The primary objective of this investigation was to investigate the relationships between training load (TL), heart rate variability (HRV) and direct current potential (DC) with elite long jump performance prior to and during the 2016 Olympics Games. Sessional ratings of perceived exertion (sRPE), training duration, HRV and DC were collected from four elite athletes (26.4 ± 1.4 years, height 1.83 ± 0.05 m, weight 68.9 ± 5.0 kg) for a 16-week period in qualification for and competition at the 2016 Olympic Games. Acute and chronic TL, training stress balance and differential load were calculated with three different smoothing methods. These TL measures along with HRV and DC were examined for their relationship to intra-athlete performance using repeated measure correlations and linear mixed models. Successful compared to unsuccessful intra-athlete performances were characterised by a higher chronic TL (p < 0.01, f2 = 0.31) but only when TL was exponentially smoothed. There were also negative correlations between HRV and performance (r = -0.55, p < 0.01) and HRV was significantly lower for more successful performances (p < 0.01, f2 = 0.19). Exponentially smoothed chronic TL was significantly higher and HRV was significantly lower for successful intra-athlete performances prior and during the 2016 Olympics Games in an elite group of long jump athletes. Monitoring sRPE and HRV measures and manipulating TL prior to competition seems worthwhile for elite long jump athletes.

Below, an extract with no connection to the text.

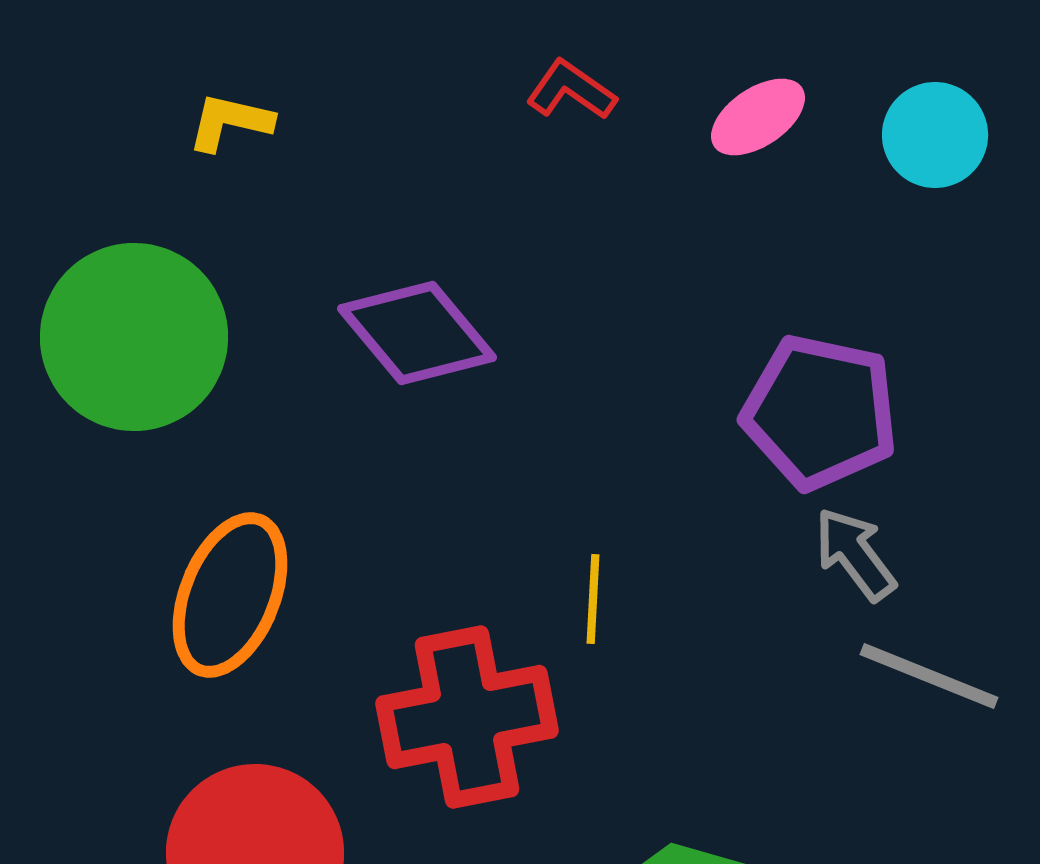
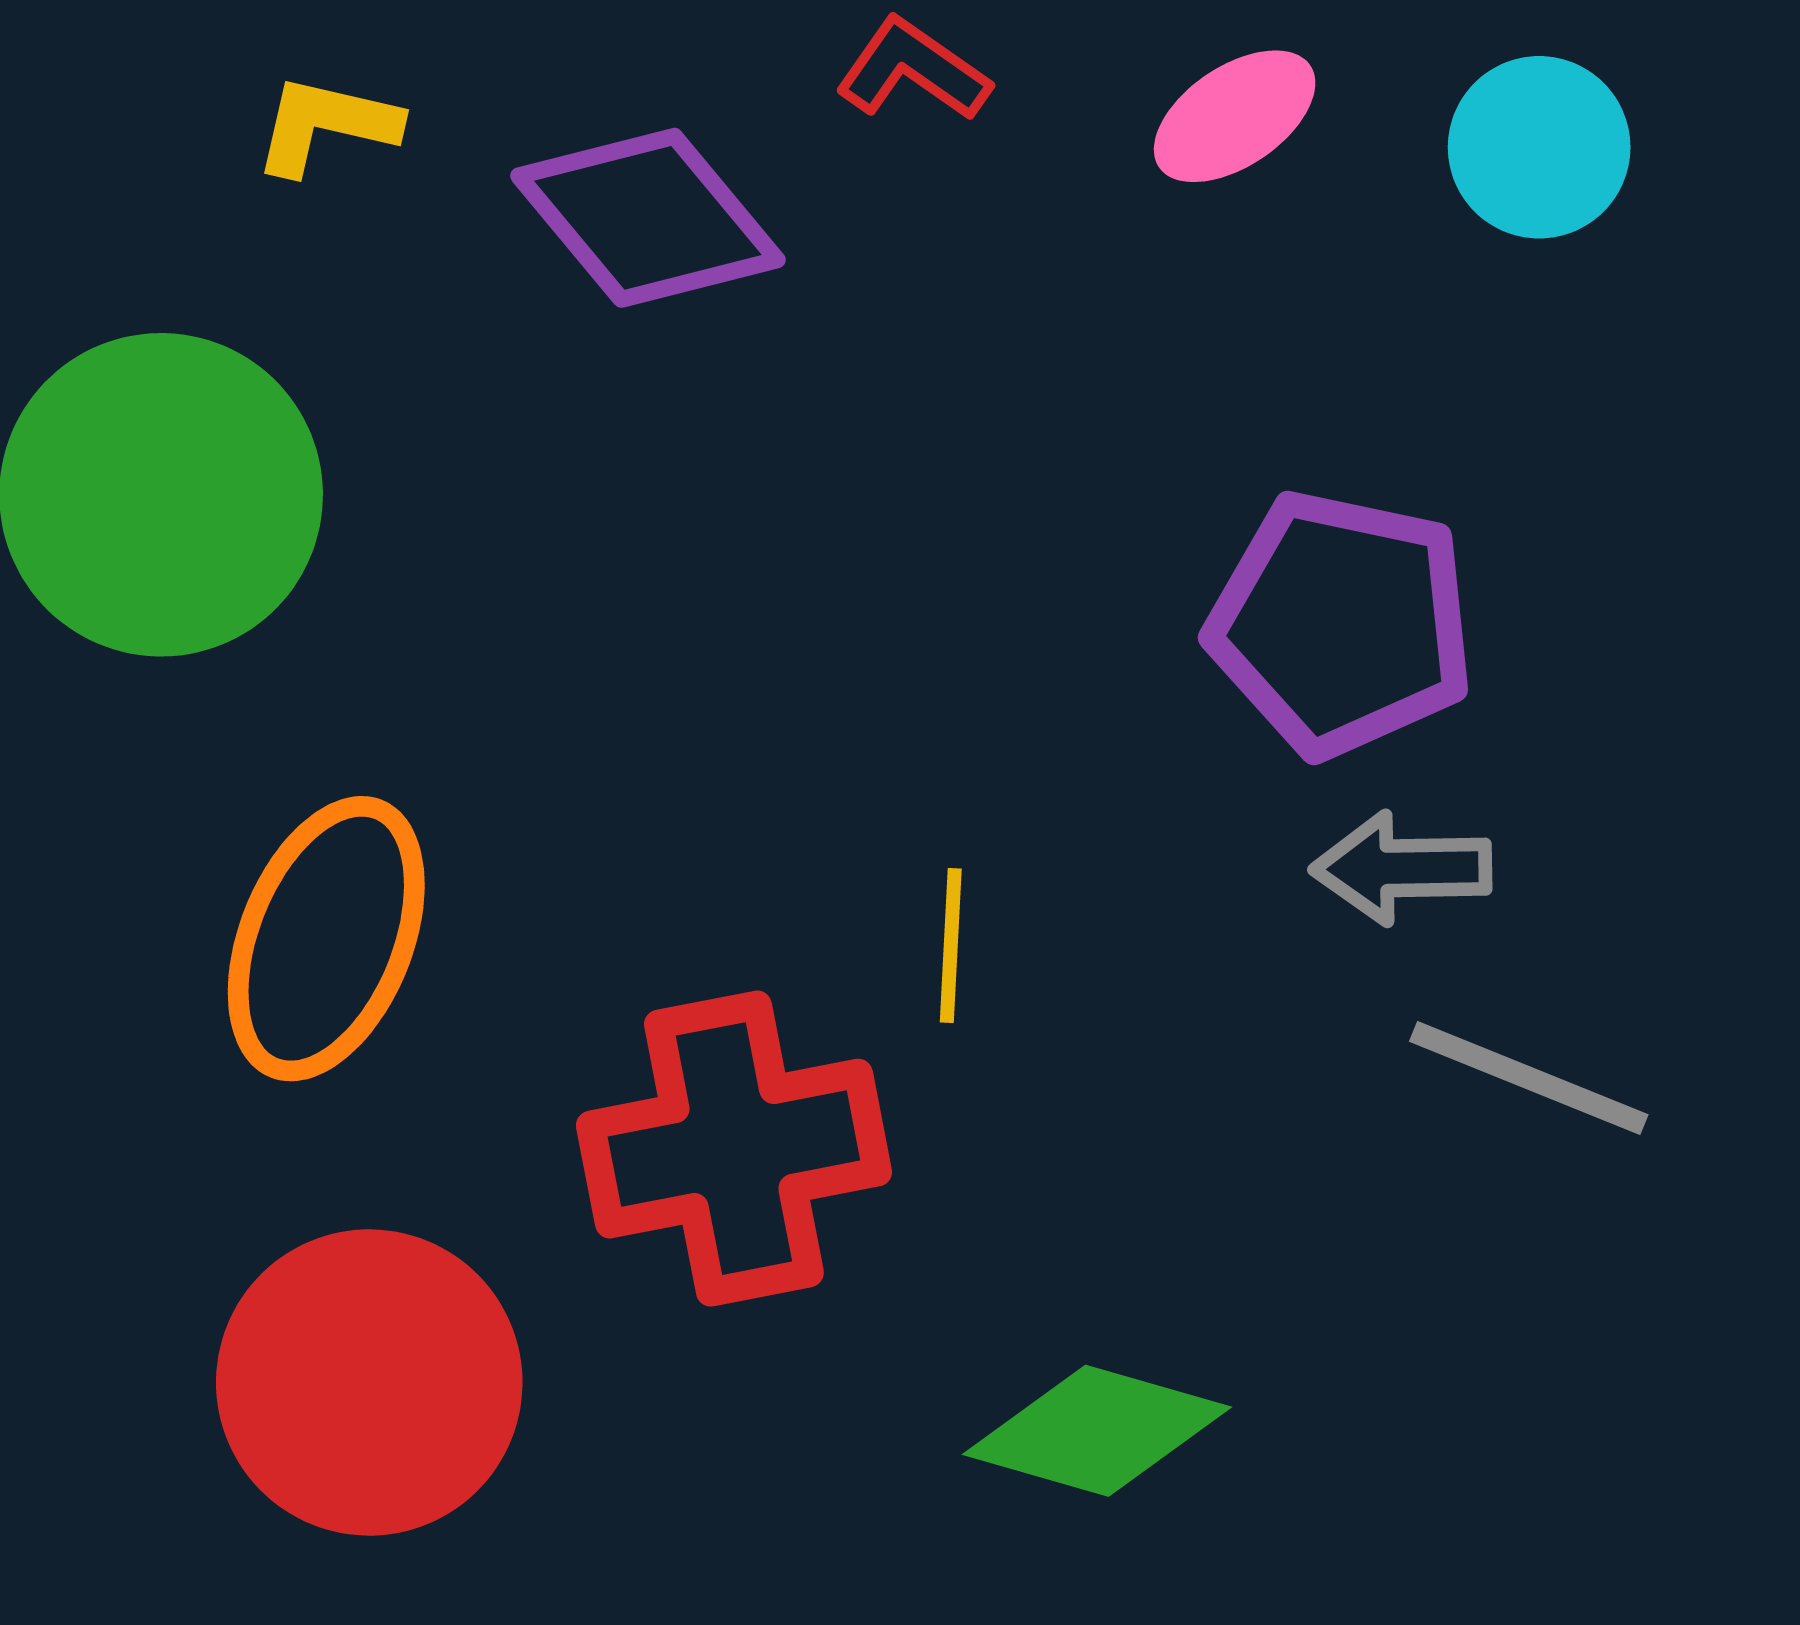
purple diamond: (417, 333) -> (648, 218), moved
gray arrow: (855, 554) -> (1401, 868), turned -54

Key words: Monitoring, tapering, periodization


           Key Points
  • It seems worthwhile for practitioners to purposefully modify training to have adequate levels of chronic training load and increase training stress balance in elite long jump athletes.
  • There may be negative relationship between heart rate variability and competition performance in elite athletes.
  • Exponentially weighted moving averages may be more appropriate than simple moving averages to smooth training load data.